Of course this assumes the network does not change any as a result of
such a system. But such a system provides strong incentives for the
network to centralize in other ways (put all the mining nodes in one DC
for all miners, etc).

Matt

On 08/30/15 02:33, Matt Corallo via bitcoin-dev wrote:
> It is not a purely academic scenario that blocks contain effectively no
> information (that was not previously relayed). I'm not aware of any
> public code to do so, but I know several large miners who pre-relay the
> block(s) they are working on to other nodes of theirs around the globe.
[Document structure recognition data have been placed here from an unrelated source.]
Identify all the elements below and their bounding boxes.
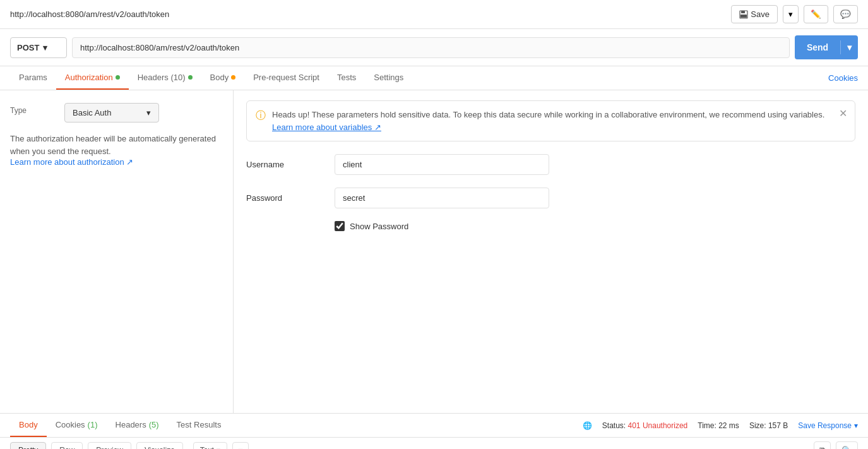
show-password-checkbox[interactable] [335, 221, 345, 231]
bottom-tabs: Body Cookies (1) Headers (5) Test Result… [0, 414, 240, 437]
bottom-tab-cookies[interactable]: Cookies (1) [47, 414, 107, 437]
text-type-select[interactable]: Text ▾ [193, 442, 227, 449]
tabs-bar: Params Authorization Headers (10) Body P… [0, 66, 868, 90]
tab-body[interactable]: Body [201, 66, 245, 90]
password-label: Password [246, 193, 322, 203]
right-icons: ⧉ 🔍 [814, 441, 858, 449]
tab-tests[interactable]: Tests [328, 66, 365, 90]
globe-icon: 🌐 [583, 421, 592, 430]
show-password-row: Show Password [335, 221, 855, 231]
comment-icon-button[interactable]: 💬 [833, 5, 858, 23]
authorization-dot [116, 75, 120, 80]
body-dot [231, 75, 235, 80]
close-banner-button[interactable]: ✕ [839, 107, 847, 119]
headers-count: (5) [149, 420, 159, 429]
method-select[interactable]: POST ▾ [10, 37, 67, 58]
format-bar: Pretty Raw Preview Visualize Text ▾ ≡ ⧉ … [0, 438, 868, 449]
type-label: Type [10, 106, 27, 115]
raw-button[interactable]: Raw [51, 442, 83, 449]
copy-button[interactable]: ⧉ [814, 441, 831, 449]
type-select[interactable]: Basic Auth ▾ [64, 103, 159, 123]
show-password-label[interactable]: Show Password [350, 222, 408, 231]
bottom-tab-body[interactable]: Body [10, 414, 47, 437]
tab-authorization[interactable]: Authorization [56, 66, 129, 90]
username-label: Username [246, 160, 322, 169]
visualize-button[interactable]: Visualize [136, 442, 183, 449]
bottom-panel: Body Cookies (1) Headers (5) Test Result… [0, 413, 868, 449]
preview-button[interactable]: Preview [88, 442, 131, 449]
headers-dot [188, 75, 193, 80]
learn-more-variables-link[interactable]: Learn more about variables ↗ [272, 123, 381, 132]
status-code: 401 Unauthorized [628, 421, 688, 430]
url-input[interactable] [72, 37, 790, 58]
password-row: Password [246, 188, 855, 208]
username-input[interactable] [335, 154, 549, 175]
learn-more-link[interactable]: Learn more about authorization ↗ [10, 157, 133, 167]
save-icon [739, 10, 748, 19]
wrap-lines-button[interactable]: ≡ [232, 442, 249, 450]
right-panel: ⓘ Heads up! These parameters hold sensit… [234, 90, 868, 413]
pretty-button[interactable]: Pretty [10, 442, 46, 449]
save-response-button[interactable]: Save Response ▾ [798, 421, 858, 430]
save-button[interactable]: Save [731, 5, 778, 23]
cookies-count: (1) [88, 420, 98, 429]
left-panel: Type Basic Auth ▾ The authorization head… [0, 90, 234, 413]
type-chevron-icon: ▾ [146, 108, 151, 117]
auth-description: The authorization header will be automat… [10, 133, 223, 157]
method-chevron-icon: ▾ [43, 43, 47, 52]
save-chevron-button[interactable]: ▾ [783, 5, 799, 23]
request-bar: POST ▾ Send ▾ [0, 29, 868, 66]
info-banner: ⓘ Heads up! These parameters hold sensit… [246, 100, 855, 141]
username-row: Username [246, 154, 855, 175]
password-input[interactable] [335, 188, 549, 208]
top-bar: http://localhost:8080/am/rest/v2/oauth/t… [0, 0, 868, 29]
svg-rect-1 [741, 11, 745, 13]
status-label: Status: 401 Unauthorized [602, 421, 687, 430]
tab-params[interactable]: Params [10, 66, 56, 90]
main-content: Type Basic Auth ▾ The authorization head… [0, 90, 868, 413]
tab-headers[interactable]: Headers (10) [129, 66, 201, 90]
top-bar-url: http://localhost:8080/am/rest/v2/oauth/t… [10, 9, 169, 19]
cookies-link[interactable]: Cookies [828, 73, 858, 83]
top-bar-actions: Save ▾ ✏️ 💬 [731, 5, 858, 23]
tab-settings[interactable]: Settings [365, 66, 412, 90]
send-button[interactable]: Send ▾ [795, 35, 858, 59]
bottom-tabs-row: Body Cookies (1) Headers (5) Test Result… [0, 414, 868, 438]
bottom-tab-testresults[interactable]: Test Results [168, 414, 230, 437]
time-label: Time: 22 ms [698, 421, 739, 430]
send-chevron-icon[interactable]: ▾ [840, 40, 858, 54]
status-row: 🌐 Status: 401 Unauthorized Time: 22 ms S… [573, 417, 868, 434]
info-icon: ⓘ [256, 109, 266, 123]
banner-text: Heads up! These parameters hold sensitiv… [272, 109, 846, 133]
size-label: Size: 157 B [749, 421, 788, 430]
edit-icon-button[interactable]: ✏️ [804, 5, 828, 23]
search-button[interactable]: 🔍 [836, 441, 858, 449]
svg-rect-2 [740, 15, 747, 18]
bottom-tab-headers[interactable]: Headers (5) [107, 414, 168, 437]
text-type-chevron-icon: ▾ [217, 446, 220, 449]
tab-prerequest[interactable]: Pre-request Script [244, 66, 328, 90]
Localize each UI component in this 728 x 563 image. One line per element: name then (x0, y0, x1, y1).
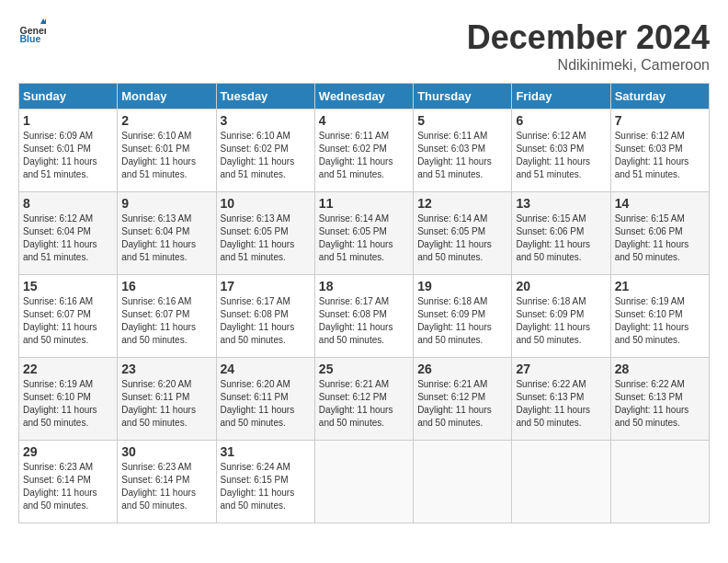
day-number: 1 (23, 113, 113, 128)
logo-icon: General Blue (18, 18, 46, 46)
calendar-body: 1 Sunrise: 6:09 AM Sunset: 6:01 PM Dayli… (19, 109, 710, 523)
table-row: 17 Sunrise: 6:17 AM Sunset: 6:08 PM Dayl… (216, 275, 314, 358)
day-number: 23 (121, 362, 211, 376)
logo: General Blue (18, 18, 46, 46)
day-number: 26 (417, 362, 507, 376)
page-header: General Blue December 2024 Ndikinimeki, … (18, 18, 710, 74)
day-number: 30 (121, 444, 211, 459)
day-info: Sunrise: 6:13 AM Sunset: 6:04 PM Dayligh… (121, 213, 211, 264)
day-info: Sunrise: 6:22 AM Sunset: 6:13 PM Dayligh… (516, 378, 606, 430)
day-info: Sunrise: 6:18 AM Sunset: 6:09 PM Dayligh… (516, 295, 606, 347)
calendar-row: 1 Sunrise: 6:09 AM Sunset: 6:01 PM Dayli… (19, 109, 710, 192)
day-info: Sunrise: 6:23 AM Sunset: 6:14 PM Dayligh… (23, 461, 113, 512)
empty-cell (314, 441, 413, 523)
table-row: 18 Sunrise: 6:17 AM Sunset: 6:08 PM Dayl… (314, 275, 413, 358)
day-number: 25 (319, 362, 409, 376)
table-row: 31 Sunrise: 6:24 AM Sunset: 6:15 PM Dayl… (216, 441, 314, 523)
title-block: December 2024 Ndikinimeki, Cameroon (467, 18, 710, 74)
table-row: 11 Sunrise: 6:14 AM Sunset: 6:05 PM Dayl… (314, 192, 413, 275)
day-info: Sunrise: 6:23 AM Sunset: 6:14 PM Dayligh… (121, 461, 211, 512)
day-info: Sunrise: 6:15 AM Sunset: 6:06 PM Dayligh… (615, 213, 705, 264)
day-info: Sunrise: 6:24 AM Sunset: 6:15 PM Dayligh… (221, 461, 311, 512)
day-info: Sunrise: 6:21 AM Sunset: 6:12 PM Dayligh… (417, 378, 507, 430)
day-number: 3 (221, 113, 311, 128)
day-number: 14 (615, 196, 705, 211)
table-row: 25 Sunrise: 6:21 AM Sunset: 6:12 PM Dayl… (314, 358, 413, 441)
table-row: 16 Sunrise: 6:16 AM Sunset: 6:07 PM Dayl… (118, 275, 216, 358)
col-thursday: Thursday (414, 84, 512, 109)
col-wednesday: Wednesday (314, 84, 413, 109)
day-number: 4 (319, 113, 409, 128)
day-info: Sunrise: 6:11 AM Sunset: 6:02 PM Dayligh… (319, 130, 409, 181)
day-number: 11 (319, 196, 409, 211)
day-number: 31 (221, 444, 311, 459)
table-row: 5 Sunrise: 6:11 AM Sunset: 6:03 PM Dayli… (414, 109, 512, 192)
day-number: 29 (23, 444, 113, 459)
table-row: 21 Sunrise: 6:19 AM Sunset: 6:10 PM Dayl… (610, 275, 709, 358)
calendar-row: 15 Sunrise: 6:16 AM Sunset: 6:07 PM Dayl… (19, 275, 710, 358)
day-number: 2 (121, 113, 211, 128)
calendar-row: 8 Sunrise: 6:12 AM Sunset: 6:04 PM Dayli… (19, 192, 710, 275)
calendar-subtitle: Ndikinimeki, Cameroon (467, 57, 710, 74)
day-info: Sunrise: 6:14 AM Sunset: 6:05 PM Dayligh… (417, 213, 507, 264)
day-info: Sunrise: 6:12 AM Sunset: 6:03 PM Dayligh… (516, 130, 606, 181)
day-number: 20 (516, 279, 606, 293)
day-info: Sunrise: 6:20 AM Sunset: 6:11 PM Dayligh… (121, 378, 211, 430)
table-row: 28 Sunrise: 6:22 AM Sunset: 6:13 PM Dayl… (610, 358, 709, 441)
day-number: 5 (417, 113, 507, 128)
day-number: 12 (417, 196, 507, 211)
day-info: Sunrise: 6:19 AM Sunset: 6:10 PM Dayligh… (615, 295, 705, 347)
table-row: 15 Sunrise: 6:16 AM Sunset: 6:07 PM Dayl… (19, 275, 118, 358)
day-number: 17 (221, 279, 311, 293)
day-info: Sunrise: 6:10 AM Sunset: 6:02 PM Dayligh… (221, 130, 311, 181)
table-row: 9 Sunrise: 6:13 AM Sunset: 6:04 PM Dayli… (118, 192, 216, 275)
day-info: Sunrise: 6:11 AM Sunset: 6:03 PM Dayligh… (417, 130, 507, 181)
table-row: 19 Sunrise: 6:18 AM Sunset: 6:09 PM Dayl… (414, 275, 512, 358)
empty-cell (610, 441, 709, 523)
day-info: Sunrise: 6:16 AM Sunset: 6:07 PM Dayligh… (121, 295, 211, 347)
calendar-row: 22 Sunrise: 6:19 AM Sunset: 6:10 PM Dayl… (19, 358, 710, 441)
calendar-title: December 2024 (467, 18, 710, 57)
day-number: 10 (221, 196, 311, 211)
day-info: Sunrise: 6:17 AM Sunset: 6:08 PM Dayligh… (221, 295, 311, 347)
table-row: 26 Sunrise: 6:21 AM Sunset: 6:12 PM Dayl… (414, 358, 512, 441)
table-row: 22 Sunrise: 6:19 AM Sunset: 6:10 PM Dayl… (19, 358, 118, 441)
day-info: Sunrise: 6:12 AM Sunset: 6:04 PM Dayligh… (23, 213, 113, 264)
day-number: 18 (319, 279, 409, 293)
day-number: 9 (121, 196, 211, 211)
day-info: Sunrise: 6:21 AM Sunset: 6:12 PM Dayligh… (319, 378, 409, 430)
col-tuesday: Tuesday (216, 84, 314, 109)
day-info: Sunrise: 6:16 AM Sunset: 6:07 PM Dayligh… (23, 295, 113, 347)
table-row: 14 Sunrise: 6:15 AM Sunset: 6:06 PM Dayl… (610, 192, 709, 275)
day-info: Sunrise: 6:10 AM Sunset: 6:01 PM Dayligh… (121, 130, 211, 181)
col-monday: Monday (118, 84, 216, 109)
day-number: 7 (615, 113, 705, 128)
table-row: 12 Sunrise: 6:14 AM Sunset: 6:05 PM Dayl… (414, 192, 512, 275)
table-row: 29 Sunrise: 6:23 AM Sunset: 6:14 PM Dayl… (19, 441, 118, 523)
table-row: 7 Sunrise: 6:12 AM Sunset: 6:03 PM Dayli… (610, 109, 709, 192)
table-row: 23 Sunrise: 6:20 AM Sunset: 6:11 PM Dayl… (118, 358, 216, 441)
day-number: 8 (23, 196, 113, 211)
day-info: Sunrise: 6:15 AM Sunset: 6:06 PM Dayligh… (516, 213, 606, 264)
empty-cell (414, 441, 512, 523)
col-friday: Friday (512, 84, 610, 109)
table-row: 13 Sunrise: 6:15 AM Sunset: 6:06 PM Dayl… (512, 192, 610, 275)
day-number: 28 (615, 362, 705, 376)
svg-text:Blue: Blue (20, 33, 41, 44)
table-row: 1 Sunrise: 6:09 AM Sunset: 6:01 PM Dayli… (19, 109, 118, 192)
calendar-row: 29 Sunrise: 6:23 AM Sunset: 6:14 PM Dayl… (19, 441, 710, 523)
table-row: 2 Sunrise: 6:10 AM Sunset: 6:01 PM Dayli… (118, 109, 216, 192)
day-number: 16 (121, 279, 211, 293)
day-info: Sunrise: 6:13 AM Sunset: 6:05 PM Dayligh… (221, 213, 311, 264)
day-info: Sunrise: 6:20 AM Sunset: 6:11 PM Dayligh… (221, 378, 311, 430)
day-number: 21 (615, 279, 705, 293)
day-info: Sunrise: 6:09 AM Sunset: 6:01 PM Dayligh… (23, 130, 113, 181)
table-row: 10 Sunrise: 6:13 AM Sunset: 6:05 PM Dayl… (216, 192, 314, 275)
day-number: 13 (516, 196, 606, 211)
table-row: 3 Sunrise: 6:10 AM Sunset: 6:02 PM Dayli… (216, 109, 314, 192)
table-row: 8 Sunrise: 6:12 AM Sunset: 6:04 PM Dayli… (19, 192, 118, 275)
day-number: 22 (23, 362, 113, 376)
col-sunday: Sunday (19, 84, 118, 109)
table-row: 27 Sunrise: 6:22 AM Sunset: 6:13 PM Dayl… (512, 358, 610, 441)
table-row: 24 Sunrise: 6:20 AM Sunset: 6:11 PM Dayl… (216, 358, 314, 441)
> This means at announce-time you have only a few bytes to broadcast (way
> less than a packet, and effects of using smaller packets to relay things
> vs larger packets are very small, if anything). After you've broadcast
> to all of your nodes, hops to other mining nodes are probably only a
> handful of ms away with very low packet loss, so relay time is no longer
> connected to transaction inclusion at all (unless you're talking about
> multi-GB blocks). Of course, this is relay time for large miners who can
> invest time and money to build such systems. Small miners are completely
> screwed in such a system.
> 
> Thus, the orphan risk for including a transaction is related to the
> validation time (which is only DB modify-utxo-set time, essentially,
> which maybe you can optimize much of that away, too, and only have to
> pass over mempool or so). Anyway, my point, really, is that though
> miners will have an incentive to not include transactions which will
> trigger validation by other nodes (ie things not already in their
> mempool), the incentive to not include transactions which have already
> been relayed around sufficiently is, while not theoretically zero, as
> near to zero in practice as you can get.
> 
> Matt
> 
> On 08/29/15 23:17, Peter R wrote:
>> Hello Matt and Daniele,
>>
>>>  this seems to ignore the effects of transaction validation caches and
>>> *block
>>> compression protocols. *
>>
>> The effect of block compression protocols is included.  This is what I
>> call the "coding gain" and use the Greek letter "gamma" to represent. 
>>
>> As long as the block solution announcements contain information (i.e.,
>> Shannon Entropy) about the transactions included in a block, then the
>> fee market will be "healthy" according to the definitions given in the
>> linked paper (see below).  This is the case right now, this is the case
>> with your relay network, and this would be the case using any
>> implementation of IBLTs that I can imagine, so long as miners can still
>> construct blocks according to their own volition.  The "healthy fee
>> market" result follows from the Shannon-Hartley theorem; the SH-theorem
>> describes the maximum rate at which information (Shannon Entropy) can be
>> transmitted over a physical communication channel.   
>>
>>  https://dl.dropboxusercontent.com/u/43331625/feemarket.pdf
>>
>> I've exchanged emails with Greg Maxwell about (what IMO is) an academic
>> scenario where the block solutions announcements contain *no information
>> at all* about the transactions included in the blocks.  Although the fee
>> market would not be healthy in such a scenario, it is my feeling that
>> this also requires miners to relinquish their ability to construct
>> blocks according to their own volition (i.e., the system would already
>> be centralized).  I look forward to a white paper demonstrating otherwise!
>>
>> Best regards,
>> Peter
>>
>>
>>
>> On 2015-08-29, at 2:07 PM, Matt Corallo via bitcoin-dev
>> <bitcoin-dev@lists.linuxfoundation.org
>> <mailto:bitcoin-dev@lists.linuxfoundation.org>> wrote:
>>
>>> I believe it was pointed out previously in the discussion of the Peter R
>>> paper, but I'll repeat it here so that its visible - this seems to
>>> ignore the effects of transaction validation caches and block
>>> compression protocols. Many large miners already have their own network
>>> to relay blocks around the globe with only a few bytes on the wire at
>>> block-time, and there is also the bitcoinrelaynetwork.org
>>> <http://bitcoinrelaynetwork.org> network, which
>>> does the same for smaller miners, albeit with slightly less efficiency.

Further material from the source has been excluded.